The issue before the court on this appeal is whether to vacate the arbitrators’ award, the principle contentions being that (1) the grievance was not arbitrable and therefore the arbitrators had no power to render the award and (2) the award is contrary to law and public policy. The circuit court confirmed the award. We affirm the order of the circuit court.
FACTS
The facts are not in substantial dispute, although the parties draw different inferences therefrom.
For several years prior to March 15, 1975, Charles Kasprzak was employed as a teacher by Joint School District No. 10, City of Jefferson, et al. (hereinafter referred to as the School Board). As of March 15, 1975, he was represented by a teachers’ union, the Jefferson Education Association (hereinafter referred to as the Association), with which the School Board had a collective bargaining agreement for 1973-1975.
On February 11, 1975, Charles Kasprzak received a letter from the principal at the school where Kasprzak was a teacher, which informed Kasprzak that the principal was planning to recommend to the Board of Education that Kasprzak’s contract be renewed under probationary status for the 1975-1976 school year. On March 10, 1975, Kasprzak received a letter telling him of the Board’s intention to send him a “probationary contract.” On March 15, 1975, Kasprzak received his contract in
the mail, which was apparently satisfactory to him in all respects, save for the words “Probationary Contract” typed on it in the upper right-hand corner.
Kasprzak had not had a probationary contract in prior years. After consultation with counsel, Kasprzak signed the contract and returned it on April 13, 1975, with the words “Probationary Contract” crossed out and with a letter stating his intent to teach the following year, his returning the signed contract under protest, and his intent to pursue the matter. The Board met on April 14, 1975, and it decided to treat Kasprzak’s actions as a rejection of the contract and a counteroffer, which it declined to accept; the Board determined not to offer Kasprzak another contract, and Kasprzak was so notified.

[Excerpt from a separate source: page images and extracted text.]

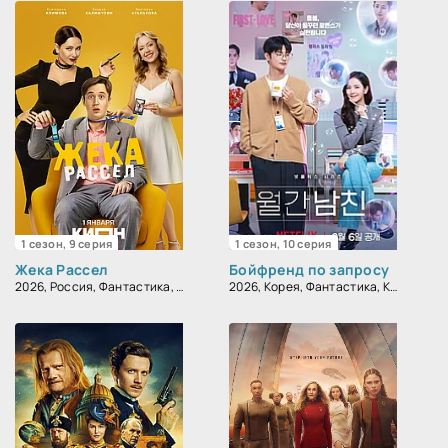
1 сезон, 9 серия
1 сезон, 10 серия
Жека Рассел
Бойфренд по запросу
2026, Россия, Фантастика, Комедия
2026, Корея, Фантастика, Комедия, Мелодрама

The Association filed a complaint with the Wisconsin Employment Relations Commission (WERC). On June 26, 1975, a WERC examiner commenced a hearing on the matter, but the hearing was adjourned when the parties stipulated to adjourn the WERC hearing and to process the complaint as a grievance under the collective bargaining agreement, beginning with the Board of Education
and, if necessary, taking the case to arbitration pursuant to the collective bargaining agreement.
The WERC was
to be advised, after the arbitrators’ decision, what if any further proceedings in the prohibited practice matter were requested. After the adjournment, the grievance was filed with the Board of Education on June 27, 1975 and was rejected by the Board on July 15, 1975. The parties then proceeded to arbitration. An arbitration selection process was used which did not employ the services of the WERC. The representatives of the School District and the Association agreed upon the arbitrators who heard the case on September 16, 1975. The two issues agreed upon for submission were (1) is the grievance subject to arbitration under the terms of the collective bargaining agreement, and (2) if the issue is arbitrable, did the Board of Education violate that collective bargaining agreement. The arbitrators found that the issue is arbitrable and that the Board had violated the agreement.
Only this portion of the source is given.